#### Exercise aim
Extract each line from the entries below that has the string "footer" in it.

#### Given records

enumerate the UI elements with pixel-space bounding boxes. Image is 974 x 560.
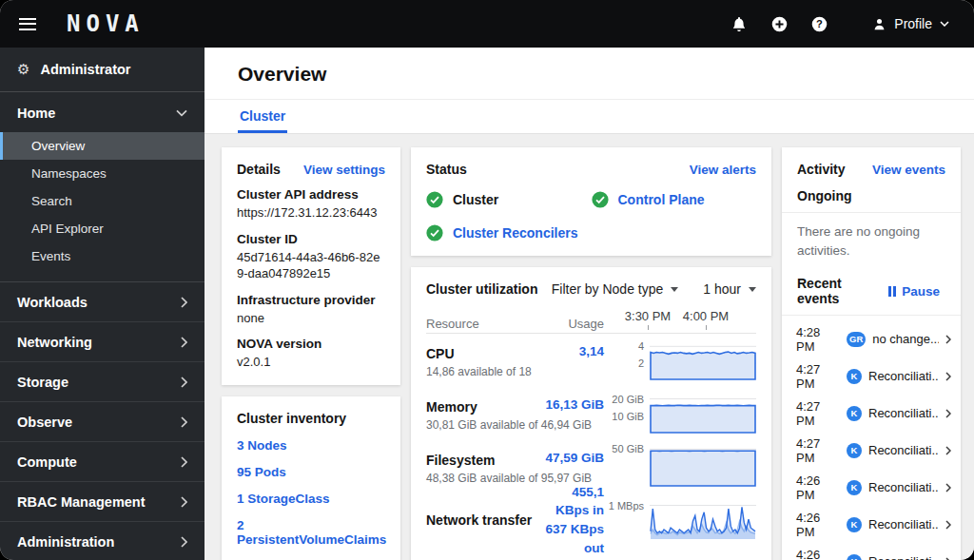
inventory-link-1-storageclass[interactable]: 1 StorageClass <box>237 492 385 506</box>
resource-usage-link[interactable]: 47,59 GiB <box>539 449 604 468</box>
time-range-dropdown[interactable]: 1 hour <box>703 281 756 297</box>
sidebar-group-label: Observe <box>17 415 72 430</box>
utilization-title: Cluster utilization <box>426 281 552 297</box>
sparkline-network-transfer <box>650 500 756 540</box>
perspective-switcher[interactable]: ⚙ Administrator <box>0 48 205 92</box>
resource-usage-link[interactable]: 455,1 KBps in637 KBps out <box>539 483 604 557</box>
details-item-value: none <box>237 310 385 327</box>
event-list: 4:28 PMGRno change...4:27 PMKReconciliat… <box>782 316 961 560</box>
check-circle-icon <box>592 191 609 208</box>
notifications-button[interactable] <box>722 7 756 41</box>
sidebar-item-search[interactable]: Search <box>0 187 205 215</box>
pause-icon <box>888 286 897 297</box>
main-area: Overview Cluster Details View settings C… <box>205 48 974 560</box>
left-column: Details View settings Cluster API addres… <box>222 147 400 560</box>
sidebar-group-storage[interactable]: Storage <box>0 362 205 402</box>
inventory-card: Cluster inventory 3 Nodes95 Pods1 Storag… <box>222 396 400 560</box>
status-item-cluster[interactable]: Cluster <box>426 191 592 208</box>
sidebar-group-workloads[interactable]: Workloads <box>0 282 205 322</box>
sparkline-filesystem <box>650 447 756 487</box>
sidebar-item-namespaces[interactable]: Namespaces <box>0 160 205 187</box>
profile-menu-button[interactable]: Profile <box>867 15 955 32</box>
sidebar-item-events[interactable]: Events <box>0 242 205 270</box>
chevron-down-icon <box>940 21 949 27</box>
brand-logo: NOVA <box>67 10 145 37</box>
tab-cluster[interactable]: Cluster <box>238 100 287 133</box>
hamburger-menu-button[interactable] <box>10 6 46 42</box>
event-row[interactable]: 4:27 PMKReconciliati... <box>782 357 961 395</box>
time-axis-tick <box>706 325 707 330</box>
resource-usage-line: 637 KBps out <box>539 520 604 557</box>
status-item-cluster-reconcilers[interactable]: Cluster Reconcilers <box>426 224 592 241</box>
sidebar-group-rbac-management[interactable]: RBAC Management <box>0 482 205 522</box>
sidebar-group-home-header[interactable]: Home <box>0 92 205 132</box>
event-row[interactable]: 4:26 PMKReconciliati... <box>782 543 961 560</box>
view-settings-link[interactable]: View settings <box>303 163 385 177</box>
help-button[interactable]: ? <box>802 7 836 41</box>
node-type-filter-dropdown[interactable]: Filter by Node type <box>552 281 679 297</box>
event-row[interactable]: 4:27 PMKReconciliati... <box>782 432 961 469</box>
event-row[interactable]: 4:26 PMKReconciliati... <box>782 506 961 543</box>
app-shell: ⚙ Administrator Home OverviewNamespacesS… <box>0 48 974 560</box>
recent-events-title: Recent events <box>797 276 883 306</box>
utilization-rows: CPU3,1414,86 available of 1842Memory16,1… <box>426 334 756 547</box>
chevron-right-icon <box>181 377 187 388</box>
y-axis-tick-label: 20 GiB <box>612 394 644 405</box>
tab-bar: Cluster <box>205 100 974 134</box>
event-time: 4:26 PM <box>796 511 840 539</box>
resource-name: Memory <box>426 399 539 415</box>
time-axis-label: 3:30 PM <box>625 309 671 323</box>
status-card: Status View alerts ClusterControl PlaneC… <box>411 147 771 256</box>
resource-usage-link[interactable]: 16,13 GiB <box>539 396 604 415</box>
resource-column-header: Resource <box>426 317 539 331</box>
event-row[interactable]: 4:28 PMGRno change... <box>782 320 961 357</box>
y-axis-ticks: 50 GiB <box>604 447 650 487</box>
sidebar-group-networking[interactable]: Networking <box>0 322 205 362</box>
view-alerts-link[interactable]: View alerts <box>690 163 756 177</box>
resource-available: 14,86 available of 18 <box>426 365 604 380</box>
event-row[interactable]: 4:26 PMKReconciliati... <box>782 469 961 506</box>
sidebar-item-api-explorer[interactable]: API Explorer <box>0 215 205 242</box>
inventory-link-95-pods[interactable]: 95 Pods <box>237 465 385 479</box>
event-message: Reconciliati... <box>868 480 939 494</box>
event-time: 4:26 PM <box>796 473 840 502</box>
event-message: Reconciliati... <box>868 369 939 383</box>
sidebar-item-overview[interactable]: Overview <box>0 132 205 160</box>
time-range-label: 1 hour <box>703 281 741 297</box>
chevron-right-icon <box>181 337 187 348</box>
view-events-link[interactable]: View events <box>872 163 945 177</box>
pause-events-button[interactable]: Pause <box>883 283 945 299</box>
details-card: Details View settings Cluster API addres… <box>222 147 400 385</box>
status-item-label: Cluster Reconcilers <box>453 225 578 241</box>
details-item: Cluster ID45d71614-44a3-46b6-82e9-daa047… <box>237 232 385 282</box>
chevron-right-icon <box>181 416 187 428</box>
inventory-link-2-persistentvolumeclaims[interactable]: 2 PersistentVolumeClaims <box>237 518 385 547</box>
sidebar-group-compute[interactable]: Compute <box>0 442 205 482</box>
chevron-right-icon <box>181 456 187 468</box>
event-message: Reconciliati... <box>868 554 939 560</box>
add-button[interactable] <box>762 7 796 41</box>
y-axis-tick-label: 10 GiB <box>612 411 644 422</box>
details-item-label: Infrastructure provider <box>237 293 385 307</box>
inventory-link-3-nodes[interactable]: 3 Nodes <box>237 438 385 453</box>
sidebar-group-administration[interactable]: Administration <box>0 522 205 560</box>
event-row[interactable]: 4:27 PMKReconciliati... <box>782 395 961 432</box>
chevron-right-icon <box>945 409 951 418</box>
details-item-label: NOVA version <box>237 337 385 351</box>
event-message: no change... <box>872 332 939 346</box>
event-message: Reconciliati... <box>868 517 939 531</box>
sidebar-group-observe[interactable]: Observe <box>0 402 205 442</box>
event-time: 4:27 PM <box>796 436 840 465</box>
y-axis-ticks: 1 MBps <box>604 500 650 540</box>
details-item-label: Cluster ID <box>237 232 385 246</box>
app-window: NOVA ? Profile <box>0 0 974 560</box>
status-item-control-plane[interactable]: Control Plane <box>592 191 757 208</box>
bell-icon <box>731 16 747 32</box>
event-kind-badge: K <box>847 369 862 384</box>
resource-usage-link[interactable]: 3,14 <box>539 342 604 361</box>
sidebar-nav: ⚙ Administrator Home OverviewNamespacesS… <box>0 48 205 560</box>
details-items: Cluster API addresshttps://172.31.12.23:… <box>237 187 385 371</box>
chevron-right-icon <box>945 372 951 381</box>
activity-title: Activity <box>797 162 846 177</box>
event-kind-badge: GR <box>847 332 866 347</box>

--

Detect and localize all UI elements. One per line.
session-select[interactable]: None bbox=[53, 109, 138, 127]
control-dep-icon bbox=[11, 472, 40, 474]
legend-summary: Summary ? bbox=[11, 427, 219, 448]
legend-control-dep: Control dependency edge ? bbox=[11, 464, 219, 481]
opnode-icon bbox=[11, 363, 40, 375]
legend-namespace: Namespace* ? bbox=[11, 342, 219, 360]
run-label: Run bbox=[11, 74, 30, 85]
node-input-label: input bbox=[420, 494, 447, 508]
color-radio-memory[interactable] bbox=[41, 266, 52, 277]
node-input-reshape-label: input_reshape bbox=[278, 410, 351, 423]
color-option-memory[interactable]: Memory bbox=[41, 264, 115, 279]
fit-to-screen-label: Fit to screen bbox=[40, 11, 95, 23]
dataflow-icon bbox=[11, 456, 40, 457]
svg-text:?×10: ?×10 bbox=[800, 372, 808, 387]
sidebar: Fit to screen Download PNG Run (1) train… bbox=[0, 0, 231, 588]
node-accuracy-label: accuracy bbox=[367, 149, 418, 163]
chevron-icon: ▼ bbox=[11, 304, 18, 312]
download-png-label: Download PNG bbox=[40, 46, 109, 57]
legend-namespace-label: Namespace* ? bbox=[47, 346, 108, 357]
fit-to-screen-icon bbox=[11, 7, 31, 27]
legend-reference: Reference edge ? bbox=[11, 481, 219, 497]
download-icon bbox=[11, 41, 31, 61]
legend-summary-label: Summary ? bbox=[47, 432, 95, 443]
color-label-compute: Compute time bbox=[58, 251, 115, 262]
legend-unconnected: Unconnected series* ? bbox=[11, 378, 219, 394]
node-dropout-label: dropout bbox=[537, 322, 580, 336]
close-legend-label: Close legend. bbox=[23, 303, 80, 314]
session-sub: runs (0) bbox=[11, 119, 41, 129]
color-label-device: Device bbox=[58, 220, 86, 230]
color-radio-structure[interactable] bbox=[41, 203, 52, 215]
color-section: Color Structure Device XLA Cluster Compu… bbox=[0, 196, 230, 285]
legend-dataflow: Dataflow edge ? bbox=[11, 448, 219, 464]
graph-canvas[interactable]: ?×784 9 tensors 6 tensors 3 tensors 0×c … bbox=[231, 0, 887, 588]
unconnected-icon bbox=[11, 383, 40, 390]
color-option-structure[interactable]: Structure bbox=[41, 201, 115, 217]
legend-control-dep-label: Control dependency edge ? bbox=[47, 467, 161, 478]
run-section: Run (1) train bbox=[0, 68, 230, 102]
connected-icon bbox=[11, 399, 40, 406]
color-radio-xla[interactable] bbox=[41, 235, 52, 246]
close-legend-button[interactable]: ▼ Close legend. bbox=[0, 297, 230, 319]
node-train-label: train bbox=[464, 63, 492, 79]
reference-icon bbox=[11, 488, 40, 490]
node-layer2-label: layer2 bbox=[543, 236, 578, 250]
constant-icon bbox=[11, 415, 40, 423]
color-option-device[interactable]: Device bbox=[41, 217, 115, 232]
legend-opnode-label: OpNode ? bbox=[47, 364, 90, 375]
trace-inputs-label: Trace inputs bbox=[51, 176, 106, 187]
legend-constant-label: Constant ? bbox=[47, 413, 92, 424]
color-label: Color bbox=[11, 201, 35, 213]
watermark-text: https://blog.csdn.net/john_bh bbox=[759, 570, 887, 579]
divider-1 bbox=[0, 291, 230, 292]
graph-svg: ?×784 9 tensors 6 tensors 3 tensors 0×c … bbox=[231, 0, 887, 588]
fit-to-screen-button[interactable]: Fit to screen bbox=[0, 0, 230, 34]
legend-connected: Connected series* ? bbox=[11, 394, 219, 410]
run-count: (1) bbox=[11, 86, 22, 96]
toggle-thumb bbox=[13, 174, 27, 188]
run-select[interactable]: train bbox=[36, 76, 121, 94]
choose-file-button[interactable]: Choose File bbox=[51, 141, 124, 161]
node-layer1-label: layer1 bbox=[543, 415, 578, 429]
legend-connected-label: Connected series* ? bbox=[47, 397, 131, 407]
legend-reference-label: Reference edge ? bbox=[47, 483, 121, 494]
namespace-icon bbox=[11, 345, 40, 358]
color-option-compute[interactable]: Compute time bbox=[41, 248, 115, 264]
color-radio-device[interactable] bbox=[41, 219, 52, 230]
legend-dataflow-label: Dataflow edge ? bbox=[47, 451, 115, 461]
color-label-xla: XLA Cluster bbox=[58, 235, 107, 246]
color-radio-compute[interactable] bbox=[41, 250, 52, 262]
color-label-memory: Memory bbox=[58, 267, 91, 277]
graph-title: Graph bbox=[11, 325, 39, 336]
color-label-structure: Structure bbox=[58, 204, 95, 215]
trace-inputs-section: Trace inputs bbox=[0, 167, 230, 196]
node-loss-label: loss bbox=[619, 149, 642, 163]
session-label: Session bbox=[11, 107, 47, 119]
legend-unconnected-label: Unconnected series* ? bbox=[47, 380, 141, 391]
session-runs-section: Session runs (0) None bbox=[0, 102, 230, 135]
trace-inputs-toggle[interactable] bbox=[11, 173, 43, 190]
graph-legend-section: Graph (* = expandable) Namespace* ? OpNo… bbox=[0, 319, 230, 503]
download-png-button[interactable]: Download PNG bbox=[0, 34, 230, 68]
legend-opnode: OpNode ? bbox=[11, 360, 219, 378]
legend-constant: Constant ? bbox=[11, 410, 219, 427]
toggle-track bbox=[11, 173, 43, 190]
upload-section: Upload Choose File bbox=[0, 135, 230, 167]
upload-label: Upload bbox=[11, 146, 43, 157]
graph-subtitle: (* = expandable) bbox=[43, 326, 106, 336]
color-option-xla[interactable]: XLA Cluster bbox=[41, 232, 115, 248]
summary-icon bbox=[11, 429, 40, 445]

==

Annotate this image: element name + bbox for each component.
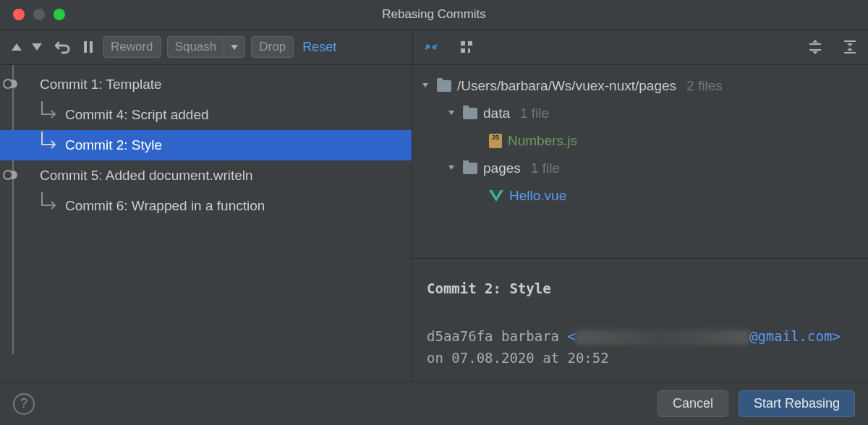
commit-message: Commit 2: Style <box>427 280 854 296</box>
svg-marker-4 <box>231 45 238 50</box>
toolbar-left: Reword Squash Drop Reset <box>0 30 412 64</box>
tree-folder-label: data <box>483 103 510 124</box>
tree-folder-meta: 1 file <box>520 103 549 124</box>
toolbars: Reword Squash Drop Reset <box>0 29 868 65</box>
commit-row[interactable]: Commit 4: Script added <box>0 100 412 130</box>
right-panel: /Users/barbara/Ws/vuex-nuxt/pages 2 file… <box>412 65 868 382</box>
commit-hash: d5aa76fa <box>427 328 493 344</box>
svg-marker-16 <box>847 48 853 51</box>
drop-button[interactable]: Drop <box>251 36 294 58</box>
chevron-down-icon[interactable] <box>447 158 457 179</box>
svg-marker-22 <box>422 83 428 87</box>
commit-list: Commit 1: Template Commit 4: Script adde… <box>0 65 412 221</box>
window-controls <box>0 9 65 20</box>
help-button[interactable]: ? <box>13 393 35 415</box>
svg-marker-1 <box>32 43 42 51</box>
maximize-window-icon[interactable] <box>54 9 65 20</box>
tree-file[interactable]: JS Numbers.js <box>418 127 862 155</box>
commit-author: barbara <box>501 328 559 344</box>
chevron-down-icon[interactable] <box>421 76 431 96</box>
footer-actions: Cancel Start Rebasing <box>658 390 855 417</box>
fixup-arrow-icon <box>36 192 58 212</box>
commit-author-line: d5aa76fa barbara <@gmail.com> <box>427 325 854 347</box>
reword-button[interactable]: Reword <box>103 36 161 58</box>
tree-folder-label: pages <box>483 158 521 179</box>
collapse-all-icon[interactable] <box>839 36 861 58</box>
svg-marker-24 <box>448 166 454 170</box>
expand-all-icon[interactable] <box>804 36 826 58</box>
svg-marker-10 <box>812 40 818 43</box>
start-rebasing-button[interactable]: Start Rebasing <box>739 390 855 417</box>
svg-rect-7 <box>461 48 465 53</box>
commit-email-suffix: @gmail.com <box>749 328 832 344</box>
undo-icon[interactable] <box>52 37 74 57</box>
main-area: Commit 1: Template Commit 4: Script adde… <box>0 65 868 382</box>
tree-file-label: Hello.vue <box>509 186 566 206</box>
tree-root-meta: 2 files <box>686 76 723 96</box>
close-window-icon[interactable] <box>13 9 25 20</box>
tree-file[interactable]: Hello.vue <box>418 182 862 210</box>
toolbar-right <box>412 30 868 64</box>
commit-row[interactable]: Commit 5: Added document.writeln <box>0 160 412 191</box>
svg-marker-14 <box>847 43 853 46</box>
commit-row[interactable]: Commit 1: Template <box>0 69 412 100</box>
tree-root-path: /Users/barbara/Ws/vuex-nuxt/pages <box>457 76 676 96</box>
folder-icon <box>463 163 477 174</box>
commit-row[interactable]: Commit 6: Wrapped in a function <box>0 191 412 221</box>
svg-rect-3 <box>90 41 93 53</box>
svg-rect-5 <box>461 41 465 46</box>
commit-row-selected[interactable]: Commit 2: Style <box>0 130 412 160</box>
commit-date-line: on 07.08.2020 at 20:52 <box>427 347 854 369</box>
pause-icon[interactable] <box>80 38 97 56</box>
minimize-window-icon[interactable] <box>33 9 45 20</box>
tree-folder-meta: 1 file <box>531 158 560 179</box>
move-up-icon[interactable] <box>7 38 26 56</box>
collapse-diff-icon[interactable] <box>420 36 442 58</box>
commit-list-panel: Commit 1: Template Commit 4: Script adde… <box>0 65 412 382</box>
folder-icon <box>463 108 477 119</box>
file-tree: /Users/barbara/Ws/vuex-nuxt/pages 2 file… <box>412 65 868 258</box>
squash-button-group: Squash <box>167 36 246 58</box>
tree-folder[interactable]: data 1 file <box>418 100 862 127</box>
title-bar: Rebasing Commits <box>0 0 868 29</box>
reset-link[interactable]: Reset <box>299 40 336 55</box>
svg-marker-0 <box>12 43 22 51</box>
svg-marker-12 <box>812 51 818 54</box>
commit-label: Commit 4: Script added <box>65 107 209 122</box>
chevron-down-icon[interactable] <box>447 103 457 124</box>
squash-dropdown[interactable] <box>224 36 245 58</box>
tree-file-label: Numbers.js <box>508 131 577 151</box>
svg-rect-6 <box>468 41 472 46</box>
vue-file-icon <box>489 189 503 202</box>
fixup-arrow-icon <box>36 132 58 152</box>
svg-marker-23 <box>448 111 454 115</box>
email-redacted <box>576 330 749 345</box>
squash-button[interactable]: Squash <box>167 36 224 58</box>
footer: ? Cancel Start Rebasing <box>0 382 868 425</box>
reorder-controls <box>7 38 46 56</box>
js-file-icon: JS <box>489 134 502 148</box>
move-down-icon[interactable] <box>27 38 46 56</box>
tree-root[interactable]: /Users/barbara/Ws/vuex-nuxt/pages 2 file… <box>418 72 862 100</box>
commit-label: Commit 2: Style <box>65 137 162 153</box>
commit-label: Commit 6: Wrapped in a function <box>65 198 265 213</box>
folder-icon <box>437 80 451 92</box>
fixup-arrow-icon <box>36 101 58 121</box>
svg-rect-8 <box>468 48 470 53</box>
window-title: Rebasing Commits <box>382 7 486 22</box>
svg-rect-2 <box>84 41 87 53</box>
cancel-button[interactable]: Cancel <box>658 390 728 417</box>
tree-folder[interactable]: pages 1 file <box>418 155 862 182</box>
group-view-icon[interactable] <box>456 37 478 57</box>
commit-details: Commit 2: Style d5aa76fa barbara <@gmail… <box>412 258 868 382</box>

#### Expected answer
footer-actions: Cancel Start Rebasing <box>658 390 855 417</box>
footer: ? Cancel Start Rebasing <box>0 382 868 425</box>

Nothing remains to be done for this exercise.